━━━━━ AVAILABLE DATA ━━━━━

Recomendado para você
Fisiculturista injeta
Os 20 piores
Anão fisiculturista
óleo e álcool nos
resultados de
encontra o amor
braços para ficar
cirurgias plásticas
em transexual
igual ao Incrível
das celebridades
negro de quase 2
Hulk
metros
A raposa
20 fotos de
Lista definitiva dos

━━━━━
━━━━━ AVAILABLE DATA ━━━━━

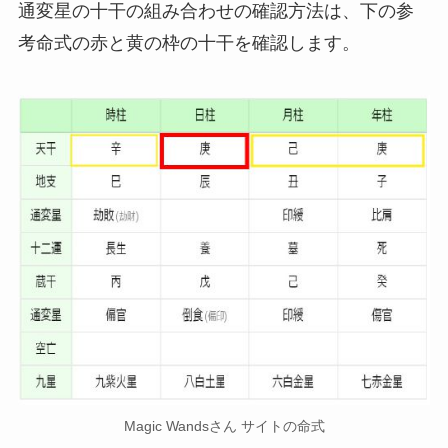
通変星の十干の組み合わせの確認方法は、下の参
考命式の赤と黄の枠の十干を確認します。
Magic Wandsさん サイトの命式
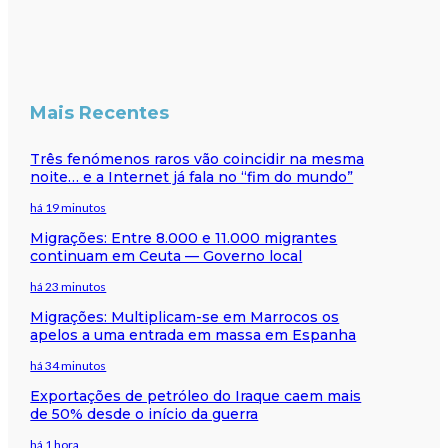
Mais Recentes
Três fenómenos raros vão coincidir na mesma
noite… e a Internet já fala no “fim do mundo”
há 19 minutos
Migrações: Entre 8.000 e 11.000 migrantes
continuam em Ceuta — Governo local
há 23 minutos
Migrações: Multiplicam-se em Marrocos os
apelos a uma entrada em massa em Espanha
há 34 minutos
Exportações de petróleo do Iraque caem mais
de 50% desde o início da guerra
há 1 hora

━━━━━

## TASK REQUIREMENTS
Report every line in the data that holds "para", copying each one.

## EXERCISE OUTPUT
Recomendado para você
braços para ficar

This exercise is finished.